Top of Material for the task
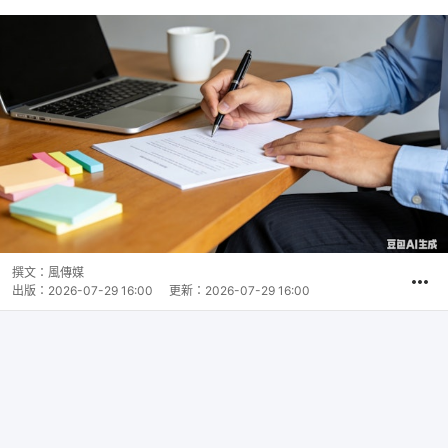
撰文：
風傳媒
出版：
2026-07-29 16:00
更新：
2026-07-29 16:00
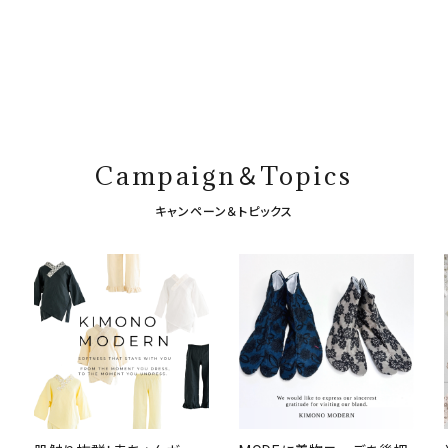
Campaign＆Topics
キャンペーン＆トピックス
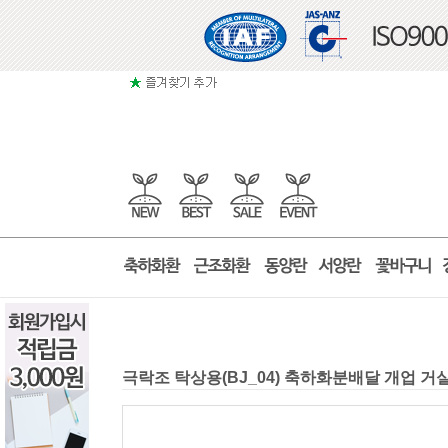
극락조 탁상용(BJ_04) 축하화분배달 개업 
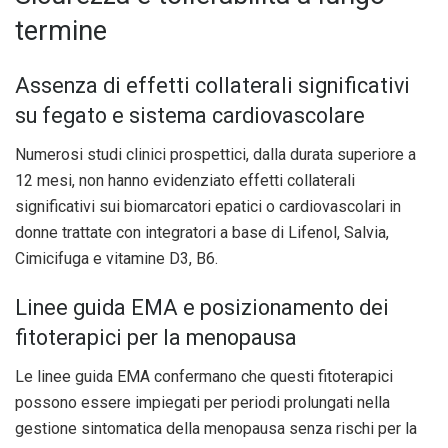
termine
Assenza di effetti collaterali significativi
su fegato e sistema cardiovascolare
Numerosi studi clinici prospettici, dalla durata superiore a
12 mesi, non hanno evidenziato effetti collaterali
significativi sui biomarcatori epatici o cardiovascolari in
donne trattate con integratori a base di Lifenol, Salvia,
Cimicifuga e vitamine D3, B6.
Linee guida EMA e posizionamento dei
fitoterapici per la menopausa
Le linee guida EMA confermano che questi fitoterapici
possono essere impiegati per periodi prolungati nella
gestione sintomatica della menopausa senza rischi per la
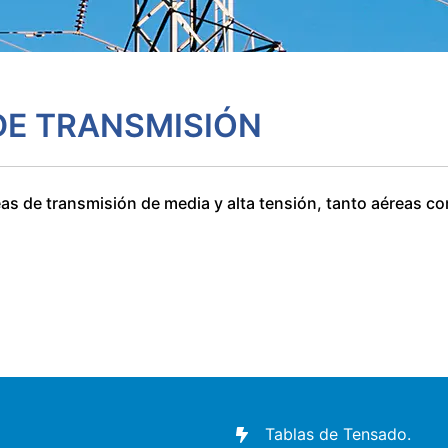
 DE TRANSMISIÓN
eas de transmisión de media y alta tensión, tanto aéreas c
Tablas de Tensado.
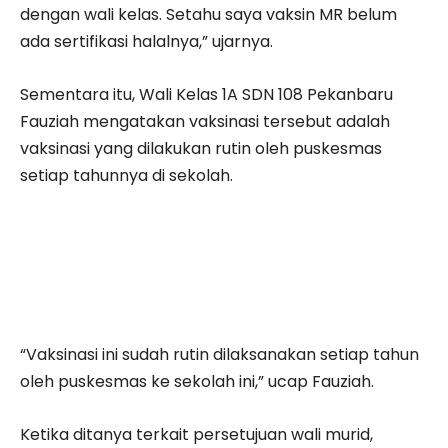
dengan wali kelas. Setahu saya vaksin MR belum
ada sertifikasi halalnya,” ujarnya.
Sementara itu, Wali Kelas 1A SDN 108 Pekanbaru
Fauziah mengatakan vaksinasi tersebut adalah
vaksinasi yang dilakukan rutin oleh puskesmas
setiap tahunnya di sekolah.
“Vaksinasi ini sudah rutin dilaksanakan setiap tahun
oleh puskesmas ke sekolah ini,” ucap Fauziah.
Ketika ditanya terkait persetujuan wali murid,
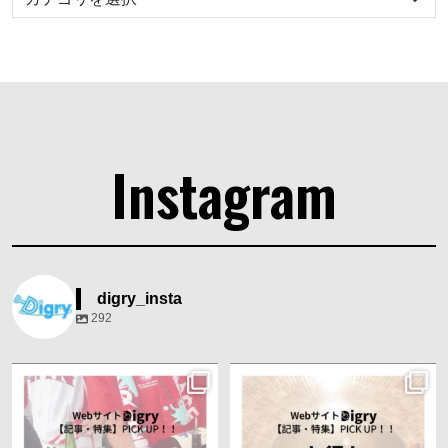
Instagram
digry_insta
292
みなさんこんにちは、Digryと申しま
みなさんこんにちは、Digryと申しま
す！
す！
私達は出身地である『北海道
...
私達は出身地である『北海道
...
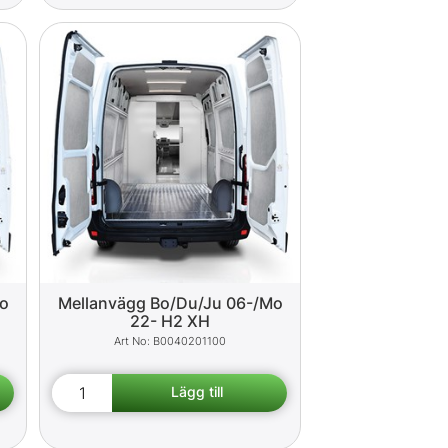
Mo
Mellanvägg Bo/Du/Ju 06-/Mo
22- H2 XH
B0040201100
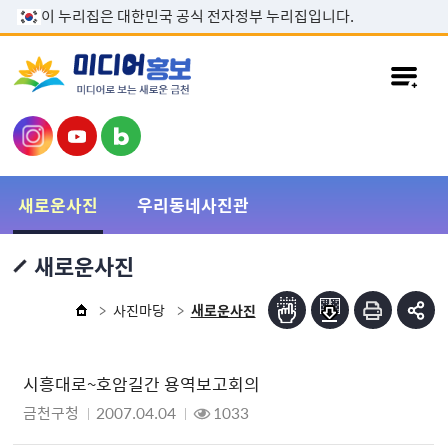
본문 바로가기
이 누리집은 대한민국 공식 전자정부 누리집입니다.
새로운사진
우리동네사진관
새로운사진
사진마당
새로운사진
시흥대로~호암길간 용역보고회의
금천구청
2007.04.04
1033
Bottom of Material for the task
> [What you have to do]: Leave out the pictures and retype the rest of the entries exactly.

> [Written reply]:
撰文：
風傳媒
出版：
2026-07-29 16:00
更新：
2026-07-29 16:00
Campaign＆Topics
キャンペーン＆トピックス
극락조 탁상용(BJ_04) 축하화분배달 개업 
termine
Assenza di effetti collaterali significativi
su fegato e sistema cardiovascolare
Numerosi studi clinici prospettici, dalla durata superiore a
12 mesi, non hanno evidenziato effetti collaterali
significativi sui biomarcatori epatici o cardiovascolari in
donne trattate con integratori a base di Lifenol, Salvia,
Cimicifuga e vitamine D3, B6.
Linee guida EMA e posizionamento dei
fitoterapici per la menopausa
Le linee guida EMA confermano che questi fitoterapici
possono essere impiegati per periodi prolungati nella
gestione sintomatica della menopausa senza rischi per la
 DE TRANSMISIÓN
eas de transmisión de media y alta tensión, tanto aéreas c
Tablas de Tensado.
dengan wali kelas. Setahu saya vaksin MR belum
ada sertifikasi halalnya,” ujarnya.
Sementara itu, Wali Kelas 1A SDN 108 Pekanbaru
Fauziah mengatakan vaksinasi tersebut adalah
vaksinasi yang dilakukan rutin oleh puskesmas
setiap tahunnya di sekolah.
“Vaksinasi ini sudah rutin dilaksanakan setiap tahun
oleh puskesmas ke sekolah ini,” ucap Fauziah.
Ketika ditanya terkait persetujuan wali murid,
Instagram
digry_insta
292
みなさんこんにちは、Digryと申しま
みなさんこんにちは、Digryと申しま
す！
す！
私達は出身地である『北海道
...
私達は出身地である『北海道
...
Mo
Mellanvägg Bo/Du/Ju 06-/Mo
22- H2 XH
B0040201100
본문 바로가기
이 누리집은 대한민국 공식 전자정부 누리집입니다.
새로운사진
우리동네사진관
새로운사진
사진마당
새로운사진
시흥대로~호암길간 용역보고회의
금천구청
2007.04.04
1033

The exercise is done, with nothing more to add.